▸ TASK TO COMPLETE:
Reproduce each record below exactly as written.

▸ SUPPLIED ENTRIES:
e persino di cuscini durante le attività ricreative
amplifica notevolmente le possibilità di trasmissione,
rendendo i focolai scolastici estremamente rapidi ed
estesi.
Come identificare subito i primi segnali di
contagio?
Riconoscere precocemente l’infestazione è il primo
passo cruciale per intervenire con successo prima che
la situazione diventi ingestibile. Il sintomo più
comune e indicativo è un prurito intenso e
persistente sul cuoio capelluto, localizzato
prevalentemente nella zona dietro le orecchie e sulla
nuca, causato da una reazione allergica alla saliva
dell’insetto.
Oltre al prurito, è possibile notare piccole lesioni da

▸ REPLY TO THE TASK:
e persino di cuscini durante le attività ricreative
amplifica notevolmente le possibilità di trasmissione,
rendendo i focolai scolastici estremamente rapidi ed
estesi.
Come identificare subito i primi segnali di
contagio?
Riconoscere precocemente l’infestazione è il primo
passo cruciale per intervenire con successo prima che
la situazione diventi ingestibile. Il sintomo più
comune e indicativo è un prurito intenso e
persistente sul cuoio capelluto, localizzato
prevalentemente nella zona dietro le orecchie e sulla
nuca, causato da una reazione allergica alla saliva
dell’insetto.
Oltre al prurito, è possibile notare piccole lesioni da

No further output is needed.